Sa Kouw tolol akan tetapi hatinya pemurah dan lemah,
kapan ia melihat orang menangis, batal ia meninju, bahkan ia berkata nyaring.
“Sudah, jangan kau menangis! Tidak, aku tidak akan menghajar pula padamu…”
Hiburan ini tapinya begitu hebat daripada tinjuan yang
ketiga itu. Nio Cu Ong menjadi terasa terlebih terhina pula. Begitu hebat
mendongkolnya, mendadak ia muntahkan darah hidup! Tapi ia segera mengangkat
kepalanya, memandang Oey Yok Su.
“Tuan siapakah kau?” ia menanya. “Secara gelap kau
melukai orang, apakah itu perbuatan satu enghiong, seorang gagah?”
Oey
Yok Su tertawa dingin.
“Tepatkah
orang semacam kau menanyakan namaku?” katanya dengan dingin mengejek, lalu
dengan suara nyaring, ia memerintah: “Semua kamu menggelinding pergi dari
sini!”
Semua
orang itu menjadi kaget berbareng lega hati. Mereka telah menyaksikan segala
apa, walaupun mereka gagah, hati mereka toh ciut, jeri mereka terhadap orang
lihay tak dikenal ini. Untuk menyerang, mereka tak berani, untuk mengangkat
kaki mereka malu, dari itu mereka diam saja, sampai tiba-tiba datang seruan
orang.
Pheng
Lian Houw si licik adalah yang bergerak paling dulu, hendak ia berlalu. Baru
dua tindak ia berjalan, atau mendadak orang menghadang di depan pintu! Terpaksa ia menghentikan langkahnya, berdiri menjublak si situ.
“Setan alas!” berseru Oey Yok Su. “Telah aku melepaskan
kamu, untuk kamu pergi, kenapa kamu berdiam saja? Apakah kamu ingin aku
membunuh mampus pada kamu semua?!”
Pheng Lian ouw ketakutan, ia mengerti bahaya.
“Locianpwee ini menitahkan kita pergi, marilah kita
keluar!” ia mengajak kawan-kawannya.

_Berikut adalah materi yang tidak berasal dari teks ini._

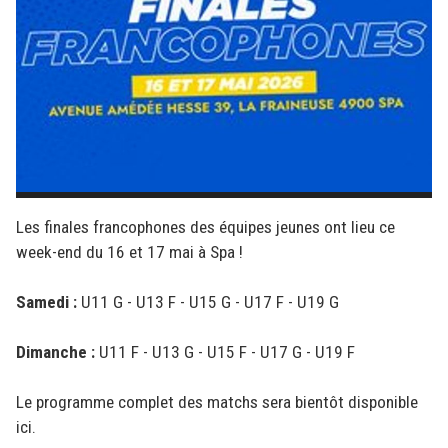
Les finales francophones des équipes jeunes ont lieu ce
week-end du 16 et 17 mai à Spa !
Samedi :
U11 G - U13 F - U15 G - U17 F - U19 G
Dimanche :
U11 F - U13 G - U15 F - U17 G - U19 F
Le programme complet des matchs sera bientôt disponible
ici.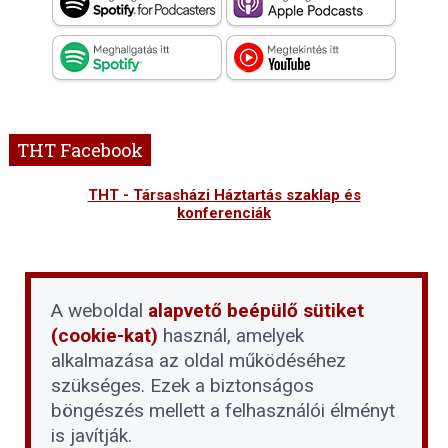
THT Facebook
THT - Társasházi Háztartás szaklap és
konferenciák
A weboldal
alapvető beépülő sütiket
(cookie-kat)
használ, amelyek
alkalmazása az oldal működéséhez
szükséges. Ezek a biztonságos
böngészés mellett a felhasználói élményt
is javítják.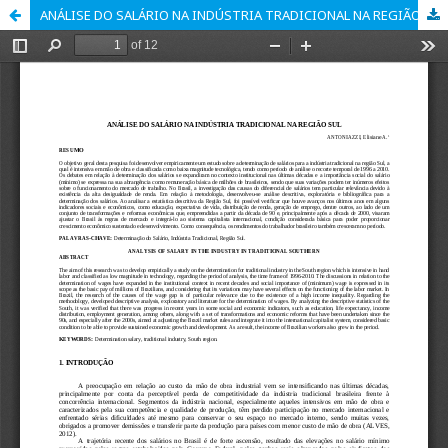
ANÁLISE DO SALÁRIO NA INDÚSTRIA TRADICIONAL NA REGIÃO SUL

Tidak berani ia ngeloyor sendirian.
See
Thong Thian panas hatinya. Ia menyingkirkan sumbatan kepada mulutnya.
“Minggir
untukku!” ia berseru mendongkol. Ia pun maju ke depan Oey Yok Su, matanya
bersinar merah saking gusarnya.
Oey Yok Su tidak mengambil mumat
suara orang yang bengis itu. Bahkan dengan tawar ia berkata: “Tidak dapat
kau meminta aku membuka jalan! Siapa yang menyayangi jiwanya, lekas ia molos
dari selangkanganku!”
Thong
Thian semua saling mengawasi, muka mereka merah saking mendongkol. Saking
gusar, mereka menjadi nekat. Mereka pun berpikir, “Walaupun kau sangat lihay,
dapatkah kau melawan kami?”
Maka
itu Hauw Thong Hay sudah lantas berseru sambil berlompat maju, menubruk itu
perintang jalan yang jumawa.
“Hm!”
terdengar suaranya Oey Yok Su, yang tahu-tahu tangannya sudah mencekuk si orang
she Hauw itu, tubuh siapa diangkat tinggi-tinggi, terus dengan mendadak,
tangannya menyambar lengan kiri Thong Thay, untuk ditarik, menyusul mana, orang
galak ini menjerit keras, sebab sebelah tangannya itu kena dipatahkan. Habis
itu, tubuh korban ini lantas dilemparkan, dia sendirinya terus dongak memandang
langit, sikapnya acuh tak acuh……..
Thong
Hay roboh setengah mati, sakitnya bukan main. Tangannya yang patah itu
mengucurkan darah tak hentinya.
Semua
orang kaget, hati mereka ciut.
Kemudian
Oey Yok Su menggeraki kepalanya, dengan matanya perlahan-lahan ia menyapu muka
semua orang.
See
Thong Thian dan Pheng Lian Houw semua, semua sebangsa iblis, merasakan tubuh
mereka menggigil sendirinya. Bukan main kerennya
sinar mata orang ini! Bulu roma mereka pada bangun ssendiri.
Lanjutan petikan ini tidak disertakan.